In the consumer goods sector, Ivanishvili is the controlling owner of the agro-industrial holding “Stoylenskaya Niva,” Russia’s third-largest grain-processor and bread producer, with a retail network of bakery outlets (https://www.stniva.ru/eng/). After 2002, Ivanishvili and his Rossiyskiy Kredit consolidated retail pharmacy outlets under their control in the “Doctor Stoletov” trademark chain, with 422 outlets purportedly Russia’s third-largest chain by number of outlets (Prime-Tass, November 21, 2008, https://www.allbanks.ru; russmergers.com, January 19, 2010).

“Unicor Management” is a holding-type company for some of Ivanishvili’s assets and investments, including real estate development and construction projects. Its ongoing projects include: “Garden Quarters” (Sadovye Kvartaly) luxury apartments, ranked as Moscow’s largest ongoing housing project, under construction since 2011, valued at $1 billion in investment costs (with a German Strabag subsidiary as general contractor and Rossiyskiy Kredit as financial partner) (www.sadkvartal.ru); “The Summit,” a luxury residential, office, and shopping development that includes the five-star InterContinental Moscow Tverskaya hotel, at $250 million in investment costs; the Luxe Hotel (Mandarin Oriental) in Moscow, also on Tverskaya street (“the hotel will become the center of social luxury lifestyle of the city…….one can easily indulge in luxury brand shopping without leaving the complex”); and Dom.Pionier, a business-class residential complex in Sochi (Vedomosti, May 23, 2011; https://www.unicor-mc.ru/projects; www.sadkvartal.ru; www.dom_pioner.ru).

It seems difficult to believe that such vast and profitable business activities would have been possible in Putin’s Russia without the consent of state authorities.

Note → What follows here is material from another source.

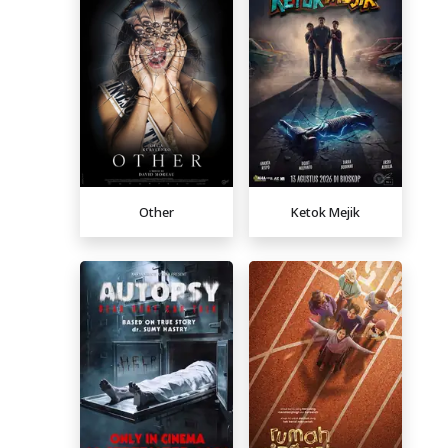
Other
Ketok Mejik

As a Georgian businessman with billions of dollars at stake in Russia, Ivanishvili never spoke up for Georgia’s interests when Russian “peacekeeping troops” occupied parts of Georgia and perpetrated ethnic cleansing there; nor when Russia imposed trade embargoes on Georgia and ultimately invaded the country’s interior. Throughout those years, Ivanishvili kept complete silence (until 2011 when he blamed the Georgian government).

He was not always a non-political person, however. In 1996, with the Kremlin’s approval, Ivanishvili financed General Aleksandr Lebed’s presidential candidacy in Russia. In Ivanishvili’s own interviews, recounting this episode, he seemingly forgets that Lebed commanded Russian paratroopers who killed 20 Georgian protesters (mainly women) on April 9, 1990 in Tbilisi (Vedomosti, April 7, 2005, and Georgian Public Broadcaster, November 1, 2011, cited by Tabula [Tbilisi], December 23, 2011).

After declaring his bid for power in Georgia, Ivanishvili said that he has started transferring or selling his Russian investments and assets, and would continue this process ahead of Georgia’s elections. The current situation with such transfers or sales is not known to the public. The net result might well be to place more disposable liquidity in Ivanishvili’s hands, ahead of the elections. The nature of his relationship with Russia’s authorities, who made possible Ivanishvili’s enrichment in Russia over a long period of time, remains nontransparent to the public, as long as he does not himself clarify it.